Das ist gut, das ist auf Augenhöhe, das ist transparent und verlässlich und das ist schließlich das, was die Bürger:innen erwarten – damit es so minimalinvasiv und gerecht zugeht wie es in so einer Lage eben gehen kann.

Dass man rückblickend den einen oder anderen Ermessensspielraum auch politisch etwas anders hätte ausfüllen können, wissen wir alle, das gehört dazu.


Ich persönlich kann Ihnen versichern, dass die Zeit der Corona-Pandemie der wohl bislang einschneidendste Abschnitt meiner bisher 10-jährigen Amtszeit als Präsidentin der Hamburgischen Bürgerschaft war.

 

Wir haben gesehen: Keine Rechtsordnung ist perfekt. Sie ist nur so gut, wie sie an die aktuellen Entwicklungen angepasst und Schutzlücken geschlossen werden.

Es ist jetzt wichtig, dass Politik und Rechtswissenschaft gemeinsam herausarbeiten, an welchen Stellen Verbesserungspotenzial besteht und im ständigen Diskurs Reformvorschläge erarbeiten. Mal größere, mal kleinere.

In zahlreichen Seminaren an den Universitäten, in Fachaufsätzen und Sammelbänden wurden schon viele kluge Gedanken ausgetauscht.


Sie, liebe Studierende, leisten mit Ihren Essays nun einen weiteren Beitrag auf diesem Feld.

Ich freue mich, dass offenbar so viele tolle Arbeiten eingereicht wurden und möchte mich ganz herzlich bedanken bei der fachkundigen Jury, die die Essays intensiv begutachtet und bewertet hat.

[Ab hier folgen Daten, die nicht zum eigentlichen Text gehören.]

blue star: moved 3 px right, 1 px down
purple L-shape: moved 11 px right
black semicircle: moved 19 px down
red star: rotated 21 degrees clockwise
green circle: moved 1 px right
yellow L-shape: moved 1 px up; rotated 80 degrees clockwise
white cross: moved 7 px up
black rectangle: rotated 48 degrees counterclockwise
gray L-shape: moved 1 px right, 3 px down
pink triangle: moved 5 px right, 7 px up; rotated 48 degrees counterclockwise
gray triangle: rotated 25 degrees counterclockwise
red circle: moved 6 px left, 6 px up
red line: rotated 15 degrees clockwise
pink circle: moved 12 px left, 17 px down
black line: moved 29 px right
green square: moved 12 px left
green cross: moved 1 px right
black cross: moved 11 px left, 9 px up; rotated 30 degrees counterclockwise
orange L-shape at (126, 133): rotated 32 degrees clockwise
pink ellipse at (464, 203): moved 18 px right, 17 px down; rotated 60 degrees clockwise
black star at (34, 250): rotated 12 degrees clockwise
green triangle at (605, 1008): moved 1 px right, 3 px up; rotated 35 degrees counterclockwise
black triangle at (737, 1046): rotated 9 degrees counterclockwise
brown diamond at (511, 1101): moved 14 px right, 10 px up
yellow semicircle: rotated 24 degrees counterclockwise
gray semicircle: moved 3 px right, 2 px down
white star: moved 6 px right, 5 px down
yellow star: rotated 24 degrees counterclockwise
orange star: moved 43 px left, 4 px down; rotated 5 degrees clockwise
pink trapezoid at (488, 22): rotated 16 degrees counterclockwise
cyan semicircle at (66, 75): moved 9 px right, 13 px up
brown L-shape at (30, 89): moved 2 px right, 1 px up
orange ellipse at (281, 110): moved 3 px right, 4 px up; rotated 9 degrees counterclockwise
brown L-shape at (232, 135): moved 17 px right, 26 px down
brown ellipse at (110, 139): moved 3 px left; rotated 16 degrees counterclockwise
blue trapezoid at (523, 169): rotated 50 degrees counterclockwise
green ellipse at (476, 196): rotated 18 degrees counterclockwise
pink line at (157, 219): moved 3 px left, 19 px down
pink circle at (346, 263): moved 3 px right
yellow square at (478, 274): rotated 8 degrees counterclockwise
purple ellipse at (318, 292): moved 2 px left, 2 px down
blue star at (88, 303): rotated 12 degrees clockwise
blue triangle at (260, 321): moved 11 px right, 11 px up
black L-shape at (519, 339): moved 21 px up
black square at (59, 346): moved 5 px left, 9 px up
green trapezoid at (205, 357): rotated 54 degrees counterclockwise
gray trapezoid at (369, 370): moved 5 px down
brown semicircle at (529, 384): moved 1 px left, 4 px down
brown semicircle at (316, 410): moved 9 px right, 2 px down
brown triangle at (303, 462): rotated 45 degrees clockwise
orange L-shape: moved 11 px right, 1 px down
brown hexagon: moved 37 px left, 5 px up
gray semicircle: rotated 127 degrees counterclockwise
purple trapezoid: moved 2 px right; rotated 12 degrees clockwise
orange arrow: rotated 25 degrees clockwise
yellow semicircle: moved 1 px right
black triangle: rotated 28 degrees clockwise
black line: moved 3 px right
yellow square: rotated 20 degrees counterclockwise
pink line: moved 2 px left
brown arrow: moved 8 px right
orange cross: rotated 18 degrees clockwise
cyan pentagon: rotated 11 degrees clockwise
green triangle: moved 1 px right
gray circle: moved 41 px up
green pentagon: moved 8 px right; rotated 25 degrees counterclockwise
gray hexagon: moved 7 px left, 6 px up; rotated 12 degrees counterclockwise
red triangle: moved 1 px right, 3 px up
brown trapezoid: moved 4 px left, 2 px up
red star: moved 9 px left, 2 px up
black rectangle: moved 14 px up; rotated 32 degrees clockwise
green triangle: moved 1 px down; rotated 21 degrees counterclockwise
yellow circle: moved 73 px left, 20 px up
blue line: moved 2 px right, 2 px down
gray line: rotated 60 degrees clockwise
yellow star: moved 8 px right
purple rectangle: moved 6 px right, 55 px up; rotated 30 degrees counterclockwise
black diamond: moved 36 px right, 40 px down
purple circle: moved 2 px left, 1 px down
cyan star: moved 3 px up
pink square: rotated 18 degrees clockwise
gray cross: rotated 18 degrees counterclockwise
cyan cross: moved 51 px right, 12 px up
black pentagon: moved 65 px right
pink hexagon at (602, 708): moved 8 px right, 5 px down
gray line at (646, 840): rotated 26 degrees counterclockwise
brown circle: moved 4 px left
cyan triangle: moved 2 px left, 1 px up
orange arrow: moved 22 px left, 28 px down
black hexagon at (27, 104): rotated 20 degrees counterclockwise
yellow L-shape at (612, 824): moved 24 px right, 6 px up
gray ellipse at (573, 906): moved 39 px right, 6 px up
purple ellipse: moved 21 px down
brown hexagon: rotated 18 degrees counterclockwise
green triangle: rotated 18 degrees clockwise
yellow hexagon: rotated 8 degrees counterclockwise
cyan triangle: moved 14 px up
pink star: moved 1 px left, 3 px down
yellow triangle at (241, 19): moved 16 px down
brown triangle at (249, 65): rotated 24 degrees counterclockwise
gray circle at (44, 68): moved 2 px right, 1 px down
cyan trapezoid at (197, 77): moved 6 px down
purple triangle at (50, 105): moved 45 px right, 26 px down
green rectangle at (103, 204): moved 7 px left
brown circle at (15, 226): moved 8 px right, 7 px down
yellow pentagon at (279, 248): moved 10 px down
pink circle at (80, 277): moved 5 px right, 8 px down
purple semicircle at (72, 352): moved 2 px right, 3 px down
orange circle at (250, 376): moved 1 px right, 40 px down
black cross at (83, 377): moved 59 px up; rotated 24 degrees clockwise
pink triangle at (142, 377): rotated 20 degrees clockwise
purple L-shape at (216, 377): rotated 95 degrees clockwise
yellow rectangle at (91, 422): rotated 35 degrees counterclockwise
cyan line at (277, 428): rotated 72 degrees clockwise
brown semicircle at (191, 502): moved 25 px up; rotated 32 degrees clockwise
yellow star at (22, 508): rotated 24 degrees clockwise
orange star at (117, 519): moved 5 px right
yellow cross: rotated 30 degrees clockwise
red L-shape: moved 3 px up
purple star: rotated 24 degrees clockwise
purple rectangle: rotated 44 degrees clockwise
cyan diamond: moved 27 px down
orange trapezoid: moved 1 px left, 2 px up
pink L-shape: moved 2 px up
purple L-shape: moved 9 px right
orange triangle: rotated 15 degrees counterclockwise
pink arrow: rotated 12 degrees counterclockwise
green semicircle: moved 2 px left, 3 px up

Mein Dank gebührt zudem dem Hamburgischen Verfassungsgericht, dem Hamburgischen Anwaltverein und dem Hamburgischen Notarverein. Dank Ihrer finanziellen Unterstützung erhalten die drei besten Essays heute großzügige Preisgelder, über die sich die Studierenden sicherlich freuen werden.


Schön auch, dass die Frankfurter Allgemeine Zeitung den Gewinnerinnen oder Gewinnern die Möglichkeit gibt, ihren Essay im Einspruch-Magazin zu veröffentlichen.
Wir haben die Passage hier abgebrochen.